One of the most striking elements of the Star Wars: The Force Awakens trailers that we’ve seen is that adorable, inventive droid, who we’ve since learned to call BB-8. Simultaneously something familiar and fresh—it looks like droids we know in some regards, but the fact that the head sits on top of a rolling ball of a body marks it as very different—there’s been a lot of discussion about the science behind this new astromech, especially once we learned it was a practical effect, not GGI, and two fans have broken it down for our convenience.

Lucasfilm hasn’t revealed exactly how they made the tricky little droid work, but two Spanish Star Wars fans, Carlos Sánchez, an engineer, and Emilio Gelardo, a designer who specializes in building all things Star Wars, think they have cracked the code, and their findings are on their website, HowBB8Works.com. Like many others curious about this subject, the two basically just poured over every article or scrap they could find. Sánchez tells Yahoo:

We found some very cool articles about it, but they were all missing something; none really explained, in-depth, the full story behind BB-8

As much as they dug, it remained a mystery, until the duo found a patent filed by Disney back in 2010 for a "magnetic spheric balancing robot drive." Patents are public, but for some reason no one paid much attention to this one, and it led Sánchez and Gelardo to posit two theories about BB-8 based on this information, one of which they know must be wrong. Their site also has a handy dandy animated rendering of each, so you can get a solid idea of how each idea would work.

BB8

The first design is actually based on the mechanics of an AT-AT foot, and has a mechanism that allows the head to move freely around the top of the spherical body on a magnet and set of ball bearings, while a four-wheeled drive system propels the body.

BB8

The second is closer in design to the patent.
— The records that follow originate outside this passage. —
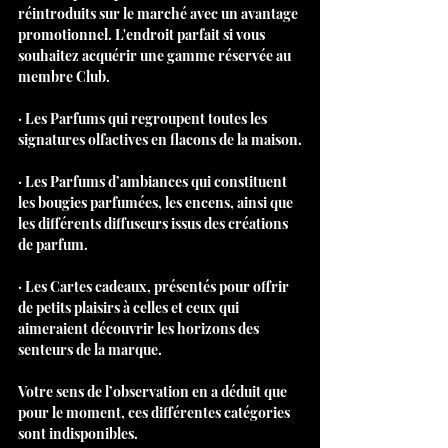
réintroduits sur le marché avec un avantage 
promotionnel. L'endroit parfait si vous 
souhaitez acquérir une gamme réservée au 
membre Club.
· Les Parfums qui regroupent toutes les 
signatures olfactives en flacons de la maison.
· Les Parfums d’ambiances qui constituent 
les bougies parfumées, les encens, ainsi que 
les différents diffuseurs issus des créations 
de parfum.
· Les Cartes cadeaux, présentés pour offrir 
de petits plaisirs à celles et ceux qui 
aimeraient découvrir les horizons des 
senteurs de la marque.
Votre sens de l’observation en a déduit que 
pour le moment, ces différentes catégories 
sont indisponibles.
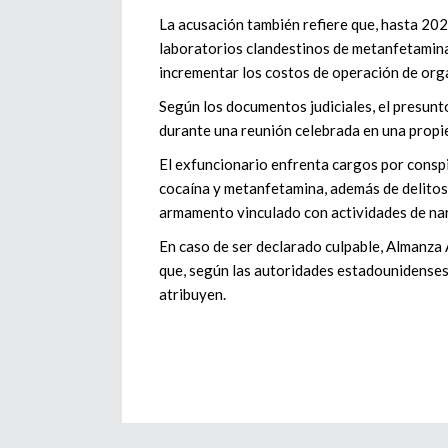
La acusación también refiere que, hasta 20
laboratorios clandestinos de metanfetamina 
incrementar los costos de operación de org
Según los documentos judiciales, el presun
durante una reunión celebrada en una propi
El exfuncionario enfrenta cargos por conspir
cocaína y metanfetamina, además de delitos
armamento vinculado con actividades de nar
En caso de ser declarado culpable, Almanza 
que, según las autoridades estadounidenses, 
atribuyen.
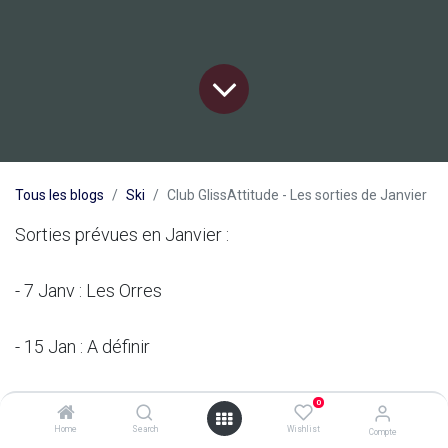
Tous les blogs
Ski
Club GlissAttitude - Les sorties de Janvier
Sorties prévues en Janvier :
- 7 Janv : Les Orres
- 15 Jan : A définir
- 24 Jan : skis tests Meribel
0
Home
Search
Wishlist
Compte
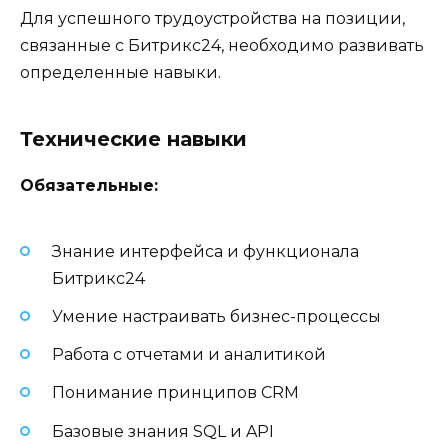
Для успешного трудоустройства на позиции,
связанные с Битрикс24, необходимо развивать
определенные навыки.
Технические навыки
Обязательные:
Знание интерфейса и функционала
Битрикс24
Умение настраивать бизнес-процессы
Работа с отчетами и аналитикой
Понимание принципов CRM
Базовые знания SQL и API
A drive system similar to the first controls the movement and direction of the body, while the head is attached to an arm—again, via a system of magnets and rollers that are likely used to allow the head and body to move independently from one another.

As cool as BB-8 looks in action, rolling across the rough desert ground of Jakku at high speed in the sparse bits of footage from The Force Awakens that have been revealed thus far, to see it in real life is actually even more impressive. At Star Wars Celebration a few months back, the little astromech was onstage with some of the key movers and shakers from Lucasfilm—BB-8 and R2-D2 even had a tense stand off at one point—and just how natural and fluid the droid looks is remarkable.

We don’t know a ton about BB-8, either the practical effect or the character, but it is believed that, like R2-D2, the new droid is designed to fit into the socket of an X-Wing Fighter, specifically the newer model that we’ve seen glimpses of—it makes sense the crafts would get an upgrade over the course of thirty years. It’s also been posited that BB-8 belongs to Oscar Isaac’s pilot, Poe Dameron.

Like most things related to Star Wars: The Force Awakens, we won’t know any of this for sure until the movie opens on December 18.